▸ **DATA FOR THIS TASK**:
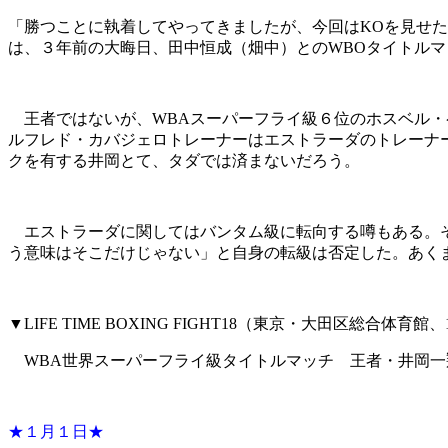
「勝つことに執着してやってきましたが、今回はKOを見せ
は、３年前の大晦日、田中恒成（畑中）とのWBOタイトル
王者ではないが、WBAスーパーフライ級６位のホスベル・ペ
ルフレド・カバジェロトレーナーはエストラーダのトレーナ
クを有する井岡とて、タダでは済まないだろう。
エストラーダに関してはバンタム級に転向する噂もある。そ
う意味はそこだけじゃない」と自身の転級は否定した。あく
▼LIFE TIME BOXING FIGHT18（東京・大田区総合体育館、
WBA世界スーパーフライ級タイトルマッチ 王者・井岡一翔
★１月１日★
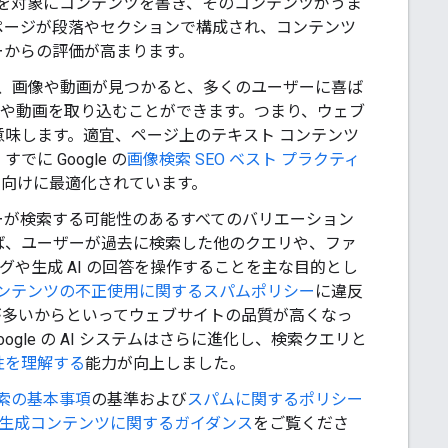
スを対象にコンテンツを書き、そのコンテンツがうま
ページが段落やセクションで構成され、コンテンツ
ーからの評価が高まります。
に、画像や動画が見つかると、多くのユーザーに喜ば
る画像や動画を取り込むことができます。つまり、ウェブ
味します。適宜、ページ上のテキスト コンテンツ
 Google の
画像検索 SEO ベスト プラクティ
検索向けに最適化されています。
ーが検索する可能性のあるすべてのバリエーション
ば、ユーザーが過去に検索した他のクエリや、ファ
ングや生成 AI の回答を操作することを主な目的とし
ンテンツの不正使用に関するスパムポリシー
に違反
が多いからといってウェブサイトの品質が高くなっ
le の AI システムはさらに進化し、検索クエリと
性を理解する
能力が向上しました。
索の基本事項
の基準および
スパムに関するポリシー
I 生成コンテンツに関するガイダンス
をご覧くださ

▸ **WHAT TO WORK ON**: Only the lines from the one containing "に、画像や動画が見つかると、多くのユーザーに喜ば" through the end of the listing should be copied, and they should be copied exactly.

▸ **ANSWER SPACE**:
に、画像や動画が見つかると、多くのユーザーに喜ば
る画像や動画を取り込むことができます。つまり、ウェブ
味します。適宜、ページ上のテキスト コンテンツ
 Google の
画像検索 SEO ベスト プラクティ
検索向けに最適化されています。
ーが検索する可能性のあるすべてのバリエーション
ば、ユーザーが過去に検索した他のクエリや、ファ
ングや生成 AI の回答を操作することを主な目的とし
ンテンツの不正使用に関するスパムポリシー
に違反
が多いからといってウェブサイトの品質が高くなっ
le の AI システムはさらに進化し、検索クエリと
性を理解する
能力が向上しました。
索の基本事項
の基準および
スパムに関するポリシー
I 生成コンテンツに関するガイダンス
をご覧くださ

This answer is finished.